Several State Financial Regulators Allege Crypto Lending Platform Nexo Violates Securities Laws
Cryptocurrency lender Nexo is facing regulatory action in eight US states for allegedly offering an investment product that violates securities laws.
The Office of South Carolina Attorney General Alan Wilson said the regulatory actions are the result of a “task force of state securities regulators” targeting interest-bearing cryptocurrency accounts.
“The division alleges that Nexo violated South Carolina securities law by offering and selling unregistered or unqualified securities in the form of its EIP accounts and that Nexo and its co-founders misrepresented and omitted material facts regarding EIP accounts.”
The discontinuance and abstention order issued by Clothilde V. Hewlitt, Commissioner of the California Department of Financial Protection and Innovation said Nexo failed to save the account as security.
“The Commissioner is of the opinion that the interest product accounts offered and sold by the Nexo Group, Nexo Inc. and Nexo Capital Inc. are securities, in the form of investment contracts, under Article 25019 of the California Corporations Code… and were offered and sold without prior qualification, in violation of Section 25110 of the California Corporations Code.

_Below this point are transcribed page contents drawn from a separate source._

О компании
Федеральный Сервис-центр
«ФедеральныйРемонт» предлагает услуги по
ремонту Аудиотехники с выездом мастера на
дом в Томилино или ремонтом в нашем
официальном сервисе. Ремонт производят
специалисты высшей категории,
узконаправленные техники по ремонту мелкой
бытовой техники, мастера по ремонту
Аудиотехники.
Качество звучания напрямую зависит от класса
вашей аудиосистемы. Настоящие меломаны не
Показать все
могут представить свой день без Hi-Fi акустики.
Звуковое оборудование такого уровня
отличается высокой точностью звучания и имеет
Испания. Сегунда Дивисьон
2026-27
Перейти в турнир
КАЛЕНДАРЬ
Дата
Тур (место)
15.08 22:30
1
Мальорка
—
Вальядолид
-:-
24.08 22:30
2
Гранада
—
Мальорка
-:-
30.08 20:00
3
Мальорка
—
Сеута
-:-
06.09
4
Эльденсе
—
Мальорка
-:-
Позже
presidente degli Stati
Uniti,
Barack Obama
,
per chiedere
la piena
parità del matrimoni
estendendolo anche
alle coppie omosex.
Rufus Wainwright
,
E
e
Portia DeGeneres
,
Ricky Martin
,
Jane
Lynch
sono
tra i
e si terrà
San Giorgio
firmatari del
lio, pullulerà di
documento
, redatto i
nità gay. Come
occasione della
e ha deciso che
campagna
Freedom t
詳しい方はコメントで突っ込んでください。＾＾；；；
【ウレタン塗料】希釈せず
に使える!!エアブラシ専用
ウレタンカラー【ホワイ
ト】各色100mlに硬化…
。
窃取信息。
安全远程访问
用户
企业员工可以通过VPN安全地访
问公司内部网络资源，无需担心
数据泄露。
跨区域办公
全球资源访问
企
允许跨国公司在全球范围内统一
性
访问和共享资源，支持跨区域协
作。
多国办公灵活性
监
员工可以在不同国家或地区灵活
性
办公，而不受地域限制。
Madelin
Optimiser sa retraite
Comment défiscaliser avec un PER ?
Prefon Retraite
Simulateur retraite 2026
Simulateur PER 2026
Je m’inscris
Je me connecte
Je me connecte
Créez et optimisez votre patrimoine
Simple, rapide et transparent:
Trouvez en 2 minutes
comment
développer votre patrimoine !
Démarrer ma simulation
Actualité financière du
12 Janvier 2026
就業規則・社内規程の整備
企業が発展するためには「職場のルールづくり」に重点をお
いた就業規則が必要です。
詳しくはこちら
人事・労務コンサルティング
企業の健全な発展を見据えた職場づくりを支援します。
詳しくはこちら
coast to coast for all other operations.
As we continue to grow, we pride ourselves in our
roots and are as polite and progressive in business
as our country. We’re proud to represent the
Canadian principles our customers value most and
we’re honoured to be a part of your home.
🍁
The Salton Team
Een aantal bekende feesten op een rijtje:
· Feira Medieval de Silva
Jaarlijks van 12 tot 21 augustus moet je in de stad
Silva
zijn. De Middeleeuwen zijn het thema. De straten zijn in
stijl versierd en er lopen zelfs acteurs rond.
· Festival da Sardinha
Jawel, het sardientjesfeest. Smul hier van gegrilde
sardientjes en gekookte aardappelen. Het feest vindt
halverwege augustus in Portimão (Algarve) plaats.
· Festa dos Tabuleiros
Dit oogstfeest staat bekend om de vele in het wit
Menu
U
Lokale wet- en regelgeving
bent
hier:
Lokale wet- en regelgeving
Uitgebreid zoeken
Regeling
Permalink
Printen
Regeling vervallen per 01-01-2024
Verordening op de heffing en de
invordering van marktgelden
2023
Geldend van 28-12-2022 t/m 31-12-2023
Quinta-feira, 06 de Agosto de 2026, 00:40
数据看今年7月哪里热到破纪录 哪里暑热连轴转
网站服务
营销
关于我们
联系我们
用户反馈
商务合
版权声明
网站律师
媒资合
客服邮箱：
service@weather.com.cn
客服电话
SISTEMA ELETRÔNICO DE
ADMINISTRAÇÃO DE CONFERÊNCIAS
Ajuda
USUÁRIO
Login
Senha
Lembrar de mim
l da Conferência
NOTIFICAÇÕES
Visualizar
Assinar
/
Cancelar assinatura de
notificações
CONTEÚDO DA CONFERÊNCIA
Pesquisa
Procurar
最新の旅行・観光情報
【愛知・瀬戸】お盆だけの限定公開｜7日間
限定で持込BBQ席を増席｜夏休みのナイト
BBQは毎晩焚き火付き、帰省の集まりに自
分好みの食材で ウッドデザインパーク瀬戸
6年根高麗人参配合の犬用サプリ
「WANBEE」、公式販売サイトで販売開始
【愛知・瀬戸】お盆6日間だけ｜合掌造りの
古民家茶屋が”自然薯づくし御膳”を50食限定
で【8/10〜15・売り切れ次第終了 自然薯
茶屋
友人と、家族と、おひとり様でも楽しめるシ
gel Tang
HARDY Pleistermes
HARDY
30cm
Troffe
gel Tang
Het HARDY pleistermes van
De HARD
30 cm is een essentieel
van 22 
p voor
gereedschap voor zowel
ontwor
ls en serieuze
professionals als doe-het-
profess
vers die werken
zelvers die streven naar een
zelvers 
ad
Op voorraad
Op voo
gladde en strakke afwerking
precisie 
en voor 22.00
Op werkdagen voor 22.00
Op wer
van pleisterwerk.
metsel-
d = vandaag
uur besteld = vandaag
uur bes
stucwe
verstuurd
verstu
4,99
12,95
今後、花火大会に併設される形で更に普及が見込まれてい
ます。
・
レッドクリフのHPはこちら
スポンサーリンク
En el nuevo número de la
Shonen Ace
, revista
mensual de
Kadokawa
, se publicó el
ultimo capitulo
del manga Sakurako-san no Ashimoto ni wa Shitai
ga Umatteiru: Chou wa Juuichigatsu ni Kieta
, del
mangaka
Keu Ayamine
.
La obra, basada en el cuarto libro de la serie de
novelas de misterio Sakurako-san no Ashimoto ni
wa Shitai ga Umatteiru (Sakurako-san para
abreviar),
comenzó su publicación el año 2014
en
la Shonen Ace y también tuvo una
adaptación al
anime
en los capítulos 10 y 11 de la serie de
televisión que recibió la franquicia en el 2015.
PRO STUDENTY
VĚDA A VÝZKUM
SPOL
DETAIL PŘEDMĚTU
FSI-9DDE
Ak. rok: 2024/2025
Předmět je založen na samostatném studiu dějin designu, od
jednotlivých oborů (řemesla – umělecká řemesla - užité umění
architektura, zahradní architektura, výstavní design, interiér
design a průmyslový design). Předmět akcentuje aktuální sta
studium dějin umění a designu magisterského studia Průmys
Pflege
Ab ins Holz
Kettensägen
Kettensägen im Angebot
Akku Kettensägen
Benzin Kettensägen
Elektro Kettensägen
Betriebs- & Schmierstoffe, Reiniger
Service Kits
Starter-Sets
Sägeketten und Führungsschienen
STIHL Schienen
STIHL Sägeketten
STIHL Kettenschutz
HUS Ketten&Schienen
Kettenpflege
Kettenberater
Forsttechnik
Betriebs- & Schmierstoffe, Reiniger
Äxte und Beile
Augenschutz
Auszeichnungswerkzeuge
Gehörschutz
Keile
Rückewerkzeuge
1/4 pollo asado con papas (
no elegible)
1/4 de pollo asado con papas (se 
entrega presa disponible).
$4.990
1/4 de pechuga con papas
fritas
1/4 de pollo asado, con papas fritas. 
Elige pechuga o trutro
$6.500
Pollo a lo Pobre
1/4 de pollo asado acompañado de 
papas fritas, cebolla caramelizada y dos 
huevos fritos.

Prior to cracking down on Nexo, several state regulators also filed lawsuits against struggling crypto lender Celsius Network.
Regulators in Alabama, Kentucky, New Jersey, Texas and Washington probe in the company after withdrawals stopped in June.
The California Financial Services Regulator has also Posted a forbearance order against the company, alleging that its Earn Rewards accounts offered unregistered titles. The Vermont financial regulator also accuses the company of making false complaints on its compliance with securities laws.